Mediation Center’s Business Grows In Economic Downturn

While the faltering economy means less business for a growing number of companies and retailers, it also brings increased demand for the services provided by many nonprofit organizations. Mid Shore Community Mediation Center expects the number of mediations it will have conducted over the twelve-month period ending March 31 to increase almost 60 percent from the previous period.

Executive Director Peter Taillie attributes much of the growth to the economic downturn. “People are in trouble and they have fewer resources for helping themselves,” he said. “Community mediation offers a no-cost, confidential option for speedier resolution of difficulties.”

Taillie explained that community mediation exists in the interest of peaceful communities. Difficult economic times bring stresses to the fabric of families and society that can escalate into conflicts and violence.

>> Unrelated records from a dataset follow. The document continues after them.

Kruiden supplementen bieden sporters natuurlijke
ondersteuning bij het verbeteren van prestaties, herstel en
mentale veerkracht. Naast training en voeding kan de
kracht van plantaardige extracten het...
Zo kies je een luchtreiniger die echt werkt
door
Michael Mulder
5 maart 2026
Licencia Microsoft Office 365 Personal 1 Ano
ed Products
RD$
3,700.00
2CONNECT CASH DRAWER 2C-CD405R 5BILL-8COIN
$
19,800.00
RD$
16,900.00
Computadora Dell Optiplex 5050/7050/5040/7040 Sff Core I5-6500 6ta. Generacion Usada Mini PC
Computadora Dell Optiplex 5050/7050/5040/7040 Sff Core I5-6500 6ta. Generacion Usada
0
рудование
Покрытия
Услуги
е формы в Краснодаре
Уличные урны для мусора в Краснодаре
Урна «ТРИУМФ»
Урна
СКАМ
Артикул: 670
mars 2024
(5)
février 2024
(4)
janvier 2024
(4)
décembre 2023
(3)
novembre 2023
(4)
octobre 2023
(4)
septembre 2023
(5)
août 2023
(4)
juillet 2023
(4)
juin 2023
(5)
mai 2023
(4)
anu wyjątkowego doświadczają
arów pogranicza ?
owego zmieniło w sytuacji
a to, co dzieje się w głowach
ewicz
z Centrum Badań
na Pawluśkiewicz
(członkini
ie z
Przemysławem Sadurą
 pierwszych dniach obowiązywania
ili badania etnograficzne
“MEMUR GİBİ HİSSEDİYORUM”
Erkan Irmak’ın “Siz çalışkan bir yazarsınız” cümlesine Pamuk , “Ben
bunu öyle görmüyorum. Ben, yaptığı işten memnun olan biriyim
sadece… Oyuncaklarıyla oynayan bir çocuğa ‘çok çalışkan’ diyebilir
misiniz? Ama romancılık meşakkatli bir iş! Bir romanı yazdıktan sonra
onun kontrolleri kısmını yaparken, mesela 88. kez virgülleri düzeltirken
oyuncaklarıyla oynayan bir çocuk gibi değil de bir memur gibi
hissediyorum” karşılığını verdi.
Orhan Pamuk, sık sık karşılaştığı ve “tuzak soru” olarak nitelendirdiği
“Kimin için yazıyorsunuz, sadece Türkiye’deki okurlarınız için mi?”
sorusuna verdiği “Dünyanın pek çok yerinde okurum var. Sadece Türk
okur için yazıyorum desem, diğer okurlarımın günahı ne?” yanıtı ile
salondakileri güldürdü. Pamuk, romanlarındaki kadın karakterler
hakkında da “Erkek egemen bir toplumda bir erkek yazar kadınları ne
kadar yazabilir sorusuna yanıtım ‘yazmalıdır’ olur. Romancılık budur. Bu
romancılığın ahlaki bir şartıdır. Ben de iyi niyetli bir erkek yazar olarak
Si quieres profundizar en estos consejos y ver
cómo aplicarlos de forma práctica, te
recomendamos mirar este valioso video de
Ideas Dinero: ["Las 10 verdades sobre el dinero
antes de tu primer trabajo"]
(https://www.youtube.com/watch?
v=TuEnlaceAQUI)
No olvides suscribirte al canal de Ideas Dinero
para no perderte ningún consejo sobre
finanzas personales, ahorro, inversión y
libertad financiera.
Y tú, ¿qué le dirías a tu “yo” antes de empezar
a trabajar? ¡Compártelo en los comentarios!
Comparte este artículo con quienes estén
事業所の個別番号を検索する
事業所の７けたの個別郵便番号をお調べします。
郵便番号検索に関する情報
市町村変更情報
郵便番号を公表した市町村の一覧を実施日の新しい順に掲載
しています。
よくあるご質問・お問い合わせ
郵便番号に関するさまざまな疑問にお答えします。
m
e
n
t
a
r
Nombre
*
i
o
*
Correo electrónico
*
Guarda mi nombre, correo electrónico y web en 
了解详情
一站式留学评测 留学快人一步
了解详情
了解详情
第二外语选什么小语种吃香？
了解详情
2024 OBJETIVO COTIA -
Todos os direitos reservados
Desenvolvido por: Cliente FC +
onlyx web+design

Increasingly, individuals and the courts are recognizing community mediation as what Taillie calls “bargain basement stress relief” for those who cannot afford the time, expense or public exposure of litigation.

Mid Shore Community Mediation Center helps parties resolve just about any kind of dispute. Issues between neighbors, tenants and landlords, or employers and employees all can be resolved with the neutral participation of the Center’s volunteer mediators. Growing areas of activity are teen mediations, where the parties may involve parents, other adults or other teens, and separation mediations, including the development of parenting plans.

In any mediation, it is the parties to the dispute who work out their own mutually agreed-upon solution. The mediators are there to make sure that everyone’s voice and concerns are heard in a fair and impartial manner. All mediations remain confidential.

Teen mediators participate in all sessions where one of the parties is a teen. More teen mediators are needed for this growing specialty. The Mediation Center will conduct basic training for new teen mediators in April. Those interested may contact the Center for details.
Taillie noted that the organization is now working with the Department of Juvenile Services in Caroline County, conducting exit interviews at intakes of juvenile cases to see if mediation is appropriate. “Mediation has an important role as a diversion program for keeping kids out of the system,” he added.

In addition to mediation’s benefits in resolving conflicts before they escalate, keeping youths and disputes of all kinds out of the courts helps to relieve the strain on overworked judicial resources, even while taxing those of the Mediation Center itself.
While the nonprofit organization relies on about 50 active volunteers as mediators, staff handle all referrals, and must coordinate numerous parties’ schedules in order to arrange each mediation session. The Center depends upon grants and donations as funding for the no-cost community service it provides, competition for which grows in economic downturns.

Taillie, however, is optimistic about the future of Mid Shore Community Mediation Center and its benefits to the Dorchester, Caroline and Talbot County communities it serves. “I’m seeing a paradigm shift,” he said, “with the concept of mediation becoming accepted more and more by the people who bring changes to the public.

“During this stressful time, people are in conflict more than ever. Mediation can be an option for those who feel they have no options left.”